New York consistently challenged institutions; long after Felker left, his successors honored his no-sacred-cows imperative. In 1995, Saturday Night Live had become notoriously unfunny. For weeks, Chris Smith inhaled the toxic fumes of SNL’s “deep spiritual funk,” documenting rampant smugness and arrogance. “Watching the current incarnation of the show,” he wrote, “is like watching late-period Elvis—embarrassing and poignant.”

 

CLAY FELKER, A SON of St. Louis, was a lifelong baseball fan. How more urban a moment could there be than the 1951 playoff game showdown between Ralph Branca and Bobby Thomson? In the radio booth at the Polo Grounds, helping with statistics, sat Felker, a Duke undergraduate. Years later, I asked him how many times broadcaster Russ Hodges shouted, “The Giants win the pennant! The Giants win the pennant!” Clay replied, “Eleven.”

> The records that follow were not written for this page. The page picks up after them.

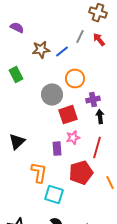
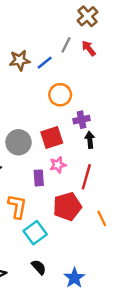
brown cross: (98, 13) -> (87, 16), turned 30
gray circle: (52, 95) -> (18, 142), moved
cyan square: (54, 195) -> (35, 233), turned 36

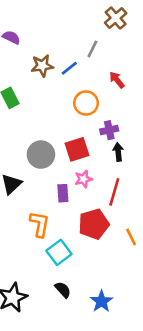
red arrow: (89, 48) -> (117, 80), moved

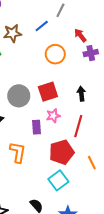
brown star: (42, 66) -> (12, 33), moved
purple cross: (109, 130) -> (91, 53), moved
cyan square: (59, 252) -> (58, 180), moved

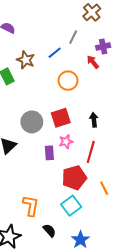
brown star: (12, 33) -> (26, 60), turned 30
purple cross: (91, 53) -> (103, 46), moved
orange L-shape: (18, 152) -> (31, 206), moved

I freelanced for him from Washington in the Watergate era, writing about the rise of Hugh Carey in Congress; a survival guide to Albany; a profile of Tip O’Neill. Clay accepted or rejected ideas quickly because, as Tom Wolfe notes in this volume’s forward, “he was his own best reporter.” He thought like one, too. He was clear about when and what he wanted; the line-by-line editing of Shelly Zalaznick was crisp; payment was appropriate and prompt.

“Light in the Frightening Corners” was another Time headline in 1967. Felker’s curiosity, as New York Stories documents, shone everywhere. The Mafia? “Wiseguy” offers this arresting lead by Nick Pileggi: “On Tuesday, May 22, 1980, a man named Henry Hill did what seemed to him the only sensible thing to do: He decided to cease to exist.” The light shone in less frightening places in George Plimpton’s 1983 guide through “the Siberian reaches” of Elaine’s back room with the then-unpublished Jerry Spinelli. Or the hilariously Stygian gloom of Jimmy Breslin’s black-Irish reverie in 1969, when Norman Mailer ran for mayor and Breslin ran for city council president.

Confessing that politics “got to be a drug,” Breslin soon asks himself, “‘Why is Mailer on the top of the ticket?’ … He has a Harvard diploma. On ability, I should be mayor.”

Women writers, grudgingly accepted elsewhere, flourished at New York, as the roster in this volume suggests. Ms. magazine made its debut as an insert in New York. The editors’ omission of “The Housewife’s Moment of Truth” by Jane O’Reilly deprives readers of a major feminist manifesto.

This volume may help historians of American cities understand Clay Felker and his era. His imitators have obscured his originality and his genius, just as banal and brutal glass boxes have obscured Mies van der Rohe’s Seagram Building.

Nora Ephron summed it up best: “There are many reasons why the quality of life in New York is so much better than it was in 1968, but one of the main ones is Clay.”